既存データに不整合(外部キー側に、主キー側に存在しない値)がある場合、Accessは参照整合性の設定を拒否します。まず既存データの不整合を修正してから設定してください。クエリで「受注テーブルに存在するが顧客テーブルには対応する顧客IDがないレコード」を抽出して確認するのが早道です。

Q. 正規化の前に「テーブルは何個作ればよいか」がわかりません。

まず業務で扱う「もの」を列挙します(顧客・受注・商品・担当者など)。それぞれが独立して存在できるなら別テーブルにします。受注明細のように「受注がなければ存在しない」ものは、受注テーブルに外部キーで紐づける子テーブルになります。最初から完璧な設計でなくても、後からテーブルを追加して外部キーで結べるのがリレーショナルデータベースの強みです。

Q. 正規化したら帳票の出力が面倒になりました。

正規化によってテーブルが分かれると、帳票用のクエリでJOINが必要になります。

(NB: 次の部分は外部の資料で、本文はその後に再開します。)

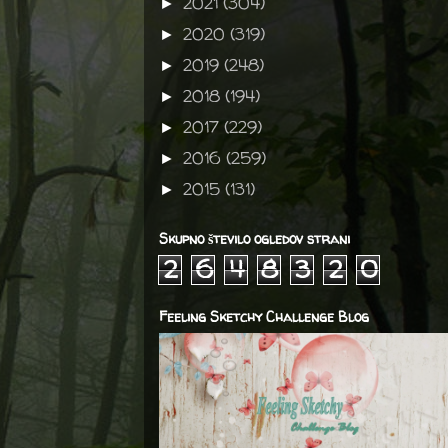
2021
(304)
►
2020
(319)
►
2019
(248)
►
2018
(194)
►
2017
(229)
►
2016
(259)
►
2015
(131)
►
Skupno število ogledov strani
2
6
4
8
3
2
0
Feeling Sketchy Challenge Blog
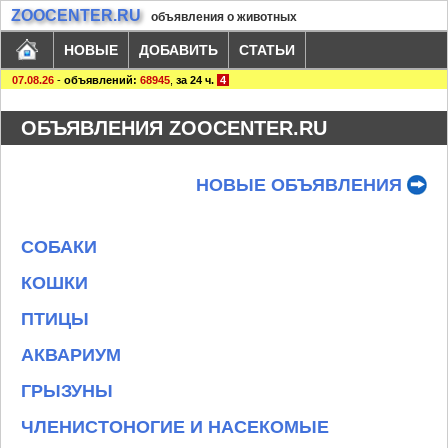
ZOOCENTER.RU
объявления о животных
НОВЫЕ
ДОБАВИТЬ
СТАТЬИ
07.08.26
-
объявлений:
68945
,
за 24 ч.
4
ОБЪЯВЛЕНИЯ ZOOCENTER.RU
НОВЫЕ ОБЪЯВЛЕНИЯ
СОБАКИ
КОШКИ
ПТИЦЫ
АКВАРИУМ
ГРЫЗУНЫ
ЧЛЕНИСТОНОГИЕ И НАСЕКОМЫЕ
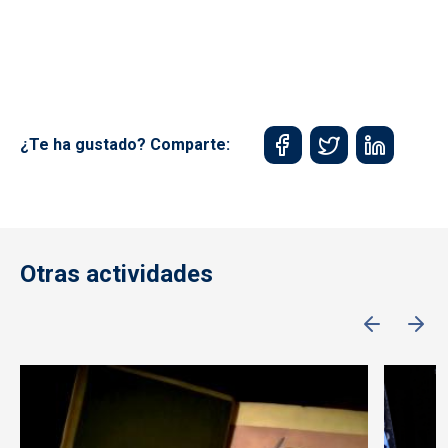
¿Te ha gustado? Comparte:
Otras actividades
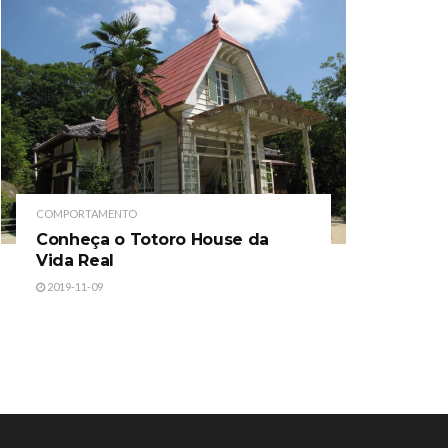
COMPORTAMENTO
Conheça o Totoro House da
Vida Real
2019-11-09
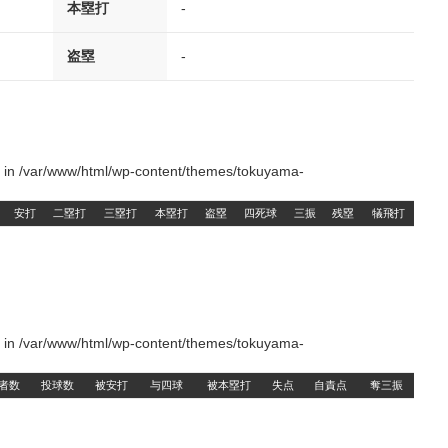
本塁打
-
盗塁
-
() in /var/www/html/wp-content/themes/tokuyama-
安打
二塁打
三塁打
本塁打
盗塁
四死球
三振
残塁
犠飛打
() in /var/www/html/wp-content/themes/tokuyama-
者数
投球数
被安打
与四球
被本塁打
失点
自責点
奪三振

これはAccess標準のクエリデザインで設定できます。JOINを重ねるほどクエリが遅くなる場合、当社ではテーブル作成クエリや追加クエリで作業用テーブルを一時的に生成して中間結果を物理的に保持する設計を採用することがあります(Accessの保存クエリはクエリ定義を保存するものであり、結果行は保持しません。永続化にはテーブル作成クエリ、追加クエリ、VBAでの書き込みなどが必要です)。正規化とパフォーマンスのバランスは設計上のトレードオフで、一律に「分ければ分けるほどよい」とはなりません。